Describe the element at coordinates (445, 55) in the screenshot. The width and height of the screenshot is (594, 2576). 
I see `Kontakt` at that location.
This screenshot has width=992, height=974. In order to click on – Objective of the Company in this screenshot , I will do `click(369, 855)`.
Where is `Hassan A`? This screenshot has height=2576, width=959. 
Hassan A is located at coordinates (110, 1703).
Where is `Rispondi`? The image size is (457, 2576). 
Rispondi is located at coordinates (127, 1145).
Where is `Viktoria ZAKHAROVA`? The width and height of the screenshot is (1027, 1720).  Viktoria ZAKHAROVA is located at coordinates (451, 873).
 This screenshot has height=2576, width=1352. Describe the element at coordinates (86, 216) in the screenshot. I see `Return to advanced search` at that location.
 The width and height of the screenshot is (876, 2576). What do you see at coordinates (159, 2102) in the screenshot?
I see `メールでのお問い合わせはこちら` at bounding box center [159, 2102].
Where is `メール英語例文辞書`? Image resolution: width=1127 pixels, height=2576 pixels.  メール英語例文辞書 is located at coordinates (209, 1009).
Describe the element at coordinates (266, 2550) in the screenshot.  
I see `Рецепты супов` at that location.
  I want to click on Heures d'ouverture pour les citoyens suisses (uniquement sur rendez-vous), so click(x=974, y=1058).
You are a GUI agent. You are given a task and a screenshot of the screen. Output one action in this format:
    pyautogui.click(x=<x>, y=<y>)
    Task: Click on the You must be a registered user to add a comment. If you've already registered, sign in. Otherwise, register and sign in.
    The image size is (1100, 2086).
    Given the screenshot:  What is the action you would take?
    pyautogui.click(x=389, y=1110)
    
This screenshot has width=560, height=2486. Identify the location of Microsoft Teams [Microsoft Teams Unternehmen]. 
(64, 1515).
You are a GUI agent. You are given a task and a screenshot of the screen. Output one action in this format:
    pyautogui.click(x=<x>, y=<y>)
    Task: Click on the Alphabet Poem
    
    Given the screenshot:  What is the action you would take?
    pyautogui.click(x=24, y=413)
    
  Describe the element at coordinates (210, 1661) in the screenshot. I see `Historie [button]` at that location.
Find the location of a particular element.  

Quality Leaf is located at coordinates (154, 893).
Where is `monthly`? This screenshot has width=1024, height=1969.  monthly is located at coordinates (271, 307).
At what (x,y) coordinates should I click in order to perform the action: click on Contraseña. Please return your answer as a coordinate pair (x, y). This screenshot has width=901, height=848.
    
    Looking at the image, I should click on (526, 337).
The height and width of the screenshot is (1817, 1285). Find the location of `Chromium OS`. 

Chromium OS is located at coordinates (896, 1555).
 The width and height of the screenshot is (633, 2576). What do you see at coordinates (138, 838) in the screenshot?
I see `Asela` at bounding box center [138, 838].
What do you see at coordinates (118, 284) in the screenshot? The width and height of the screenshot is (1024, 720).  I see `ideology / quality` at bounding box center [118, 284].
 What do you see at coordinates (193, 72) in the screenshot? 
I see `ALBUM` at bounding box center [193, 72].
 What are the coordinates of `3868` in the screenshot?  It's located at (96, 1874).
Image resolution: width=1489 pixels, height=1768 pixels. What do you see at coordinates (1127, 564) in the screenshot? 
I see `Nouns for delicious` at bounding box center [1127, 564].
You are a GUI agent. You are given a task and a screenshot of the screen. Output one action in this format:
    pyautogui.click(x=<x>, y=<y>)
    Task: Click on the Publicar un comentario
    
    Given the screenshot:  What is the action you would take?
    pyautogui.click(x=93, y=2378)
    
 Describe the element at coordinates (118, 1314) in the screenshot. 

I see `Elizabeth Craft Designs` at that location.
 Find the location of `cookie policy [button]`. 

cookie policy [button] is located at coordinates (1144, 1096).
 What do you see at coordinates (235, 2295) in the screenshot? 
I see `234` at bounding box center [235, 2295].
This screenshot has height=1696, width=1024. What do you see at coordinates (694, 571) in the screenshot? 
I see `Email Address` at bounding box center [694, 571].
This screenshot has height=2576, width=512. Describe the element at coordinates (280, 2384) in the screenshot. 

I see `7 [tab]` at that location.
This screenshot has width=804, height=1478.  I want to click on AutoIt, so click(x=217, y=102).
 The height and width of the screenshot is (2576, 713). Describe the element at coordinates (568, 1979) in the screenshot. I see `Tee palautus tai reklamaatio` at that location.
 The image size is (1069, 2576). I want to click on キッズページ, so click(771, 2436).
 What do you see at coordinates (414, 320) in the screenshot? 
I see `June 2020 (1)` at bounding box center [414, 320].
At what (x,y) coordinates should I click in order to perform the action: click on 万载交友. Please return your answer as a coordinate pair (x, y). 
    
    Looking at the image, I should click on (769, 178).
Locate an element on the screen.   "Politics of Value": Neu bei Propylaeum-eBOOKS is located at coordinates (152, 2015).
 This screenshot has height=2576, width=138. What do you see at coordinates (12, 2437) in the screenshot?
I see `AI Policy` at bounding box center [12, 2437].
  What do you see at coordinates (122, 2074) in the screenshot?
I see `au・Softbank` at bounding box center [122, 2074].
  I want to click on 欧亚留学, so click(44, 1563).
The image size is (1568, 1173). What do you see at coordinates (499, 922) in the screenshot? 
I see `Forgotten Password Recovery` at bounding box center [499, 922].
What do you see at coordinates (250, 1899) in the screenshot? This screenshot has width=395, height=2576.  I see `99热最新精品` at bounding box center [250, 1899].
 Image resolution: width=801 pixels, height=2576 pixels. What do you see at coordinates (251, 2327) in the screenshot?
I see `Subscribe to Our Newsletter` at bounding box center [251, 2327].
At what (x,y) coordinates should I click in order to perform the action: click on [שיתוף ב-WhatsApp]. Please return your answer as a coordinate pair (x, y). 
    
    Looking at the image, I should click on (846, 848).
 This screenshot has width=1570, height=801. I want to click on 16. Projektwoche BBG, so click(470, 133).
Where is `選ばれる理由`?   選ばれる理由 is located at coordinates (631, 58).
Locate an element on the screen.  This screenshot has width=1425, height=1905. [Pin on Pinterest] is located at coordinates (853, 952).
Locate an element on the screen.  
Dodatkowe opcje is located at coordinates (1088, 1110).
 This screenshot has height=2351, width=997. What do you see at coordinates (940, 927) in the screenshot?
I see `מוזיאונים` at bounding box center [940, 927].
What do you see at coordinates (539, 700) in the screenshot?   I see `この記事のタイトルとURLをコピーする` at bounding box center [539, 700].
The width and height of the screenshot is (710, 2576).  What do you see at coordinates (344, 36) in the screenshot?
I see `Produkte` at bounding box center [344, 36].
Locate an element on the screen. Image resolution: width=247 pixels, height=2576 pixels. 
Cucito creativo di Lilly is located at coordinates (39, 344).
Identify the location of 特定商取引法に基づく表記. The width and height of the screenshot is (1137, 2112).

§ **The task**
The full listing above needs to be retyped exactly.

§ **Output**
Describe the element at coordinates (445, 55) in the screenshot. The width and height of the screenshot is (594, 2576). 
I see `Kontakt` at that location.
This screenshot has width=992, height=974. In order to click on – Objective of the Company in this screenshot , I will do `click(369, 855)`.
Where is `Hassan A`? This screenshot has height=2576, width=959. 
Hassan A is located at coordinates (110, 1703).
Where is `Rispondi`? The image size is (457, 2576). 
Rispondi is located at coordinates (127, 1145).
Where is `Viktoria ZAKHAROVA`? The width and height of the screenshot is (1027, 1720).  Viktoria ZAKHAROVA is located at coordinates (451, 873).
 This screenshot has height=2576, width=1352. Describe the element at coordinates (86, 216) in the screenshot. I see `Return to advanced search` at that location.
 The width and height of the screenshot is (876, 2576). What do you see at coordinates (159, 2102) in the screenshot?
I see `メールでのお問い合わせはこちら` at bounding box center [159, 2102].
Where is `メール英語例文辞書`? Image resolution: width=1127 pixels, height=2576 pixels.  メール英語例文辞書 is located at coordinates (209, 1009).
Describe the element at coordinates (266, 2550) in the screenshot.  
I see `Рецепты супов` at that location.
  I want to click on Heures d'ouverture pour les citoyens suisses (uniquement sur rendez-vous), so click(x=974, y=1058).
You are a GUI agent. You are given a task and a screenshot of the screen. Output one action in this format:
    pyautogui.click(x=<x>, y=<y>)
    Task: Click on the You must be a registered user to add a comment. If you've already registered, sign in. Otherwise, register and sign in.
    The image size is (1100, 2086).
    Given the screenshot:  What is the action you would take?
    pyautogui.click(x=389, y=1110)
    
This screenshot has width=560, height=2486. Identify the location of Microsoft Teams [Microsoft Teams Unternehmen]. 
(64, 1515).
You are a GUI agent. You are given a task and a screenshot of the screen. Output one action in this format:
    pyautogui.click(x=<x>, y=<y>)
    Task: Click on the Alphabet Poem
    
    Given the screenshot:  What is the action you would take?
    pyautogui.click(x=24, y=413)
    
  Describe the element at coordinates (210, 1661) in the screenshot. I see `Historie [button]` at that location.
Find the location of a particular element.  

Quality Leaf is located at coordinates (154, 893).
Where is `monthly`? This screenshot has width=1024, height=1969.  monthly is located at coordinates (271, 307).
At what (x,y) coordinates should I click in order to perform the action: click on Contraseña. Please return your answer as a coordinate pair (x, y). This screenshot has width=901, height=848.
    
    Looking at the image, I should click on (526, 337).
The height and width of the screenshot is (1817, 1285). Find the location of `Chromium OS`. 

Chromium OS is located at coordinates (896, 1555).
 The width and height of the screenshot is (633, 2576). What do you see at coordinates (138, 838) in the screenshot?
I see `Asela` at bounding box center [138, 838].
What do you see at coordinates (118, 284) in the screenshot? The width and height of the screenshot is (1024, 720).  I see `ideology / quality` at bounding box center [118, 284].
 What do you see at coordinates (193, 72) in the screenshot? 
I see `ALBUM` at bounding box center [193, 72].
 What are the coordinates of `3868` in the screenshot?  It's located at (96, 1874).
Image resolution: width=1489 pixels, height=1768 pixels. What do you see at coordinates (1127, 564) in the screenshot? 
I see `Nouns for delicious` at bounding box center [1127, 564].
You are a GUI agent. You are given a task and a screenshot of the screen. Output one action in this format:
    pyautogui.click(x=<x>, y=<y>)
    Task: Click on the Publicar un comentario
    
    Given the screenshot:  What is the action you would take?
    pyautogui.click(x=93, y=2378)
    
 Describe the element at coordinates (118, 1314) in the screenshot. 

I see `Elizabeth Craft Designs` at that location.
 Find the location of `cookie policy [button]`. 

cookie policy [button] is located at coordinates (1144, 1096).
 What do you see at coordinates (235, 2295) in the screenshot? 
I see `234` at bounding box center [235, 2295].
This screenshot has height=1696, width=1024. What do you see at coordinates (694, 571) in the screenshot? 
I see `Email Address` at bounding box center [694, 571].
This screenshot has height=2576, width=512. Describe the element at coordinates (280, 2384) in the screenshot. 

I see `7 [tab]` at that location.
This screenshot has width=804, height=1478.  I want to click on AutoIt, so click(x=217, y=102).
 The height and width of the screenshot is (2576, 713). Describe the element at coordinates (568, 1979) in the screenshot. I see `Tee palautus tai reklamaatio` at that location.
 The image size is (1069, 2576). I want to click on キッズページ, so click(771, 2436).
 What do you see at coordinates (414, 320) in the screenshot? 
I see `June 2020 (1)` at bounding box center [414, 320].
At what (x,y) coordinates should I click in order to perform the action: click on 万载交友. Please return your answer as a coordinate pair (x, y). 
    
    Looking at the image, I should click on (769, 178).
Locate an element on the screen.   "Politics of Value": Neu bei Propylaeum-eBOOKS is located at coordinates (152, 2015).
 This screenshot has height=2576, width=138. What do you see at coordinates (12, 2437) in the screenshot?
I see `AI Policy` at bounding box center [12, 2437].
  What do you see at coordinates (122, 2074) in the screenshot?
I see `au・Softbank` at bounding box center [122, 2074].
  I want to click on 欧亚留学, so click(44, 1563).
The image size is (1568, 1173). What do you see at coordinates (499, 922) in the screenshot? 
I see `Forgotten Password Recovery` at bounding box center [499, 922].
What do you see at coordinates (250, 1899) in the screenshot? This screenshot has width=395, height=2576.  I see `99热最新精品` at bounding box center [250, 1899].
 Image resolution: width=801 pixels, height=2576 pixels. What do you see at coordinates (251, 2327) in the screenshot?
I see `Subscribe to Our Newsletter` at bounding box center [251, 2327].
At what (x,y) coordinates should I click in order to perform the action: click on [שיתוף ב-WhatsApp]. Please return your answer as a coordinate pair (x, y). 
    
    Looking at the image, I should click on (846, 848).
 This screenshot has width=1570, height=801. I want to click on 16. Projektwoche BBG, so click(470, 133).
Where is `選ばれる理由`?   選ばれる理由 is located at coordinates (631, 58).
Locate an element on the screen.  This screenshot has width=1425, height=1905. [Pin on Pinterest] is located at coordinates (853, 952).
Locate an element on the screen.  
Dodatkowe opcje is located at coordinates (1088, 1110).
 This screenshot has height=2351, width=997. What do you see at coordinates (940, 927) in the screenshot?
I see `מוזיאונים` at bounding box center [940, 927].
What do you see at coordinates (539, 700) in the screenshot?   I see `この記事のタイトルとURLをコピーする` at bounding box center [539, 700].
The width and height of the screenshot is (710, 2576).  What do you see at coordinates (344, 36) in the screenshot?
I see `Produkte` at bounding box center [344, 36].
Locate an element on the screen. Image resolution: width=247 pixels, height=2576 pixels. 
Cucito creativo di Lilly is located at coordinates (39, 344).
Identify the location of 特定商取引法に基づく表記. The width and height of the screenshot is (1137, 2112).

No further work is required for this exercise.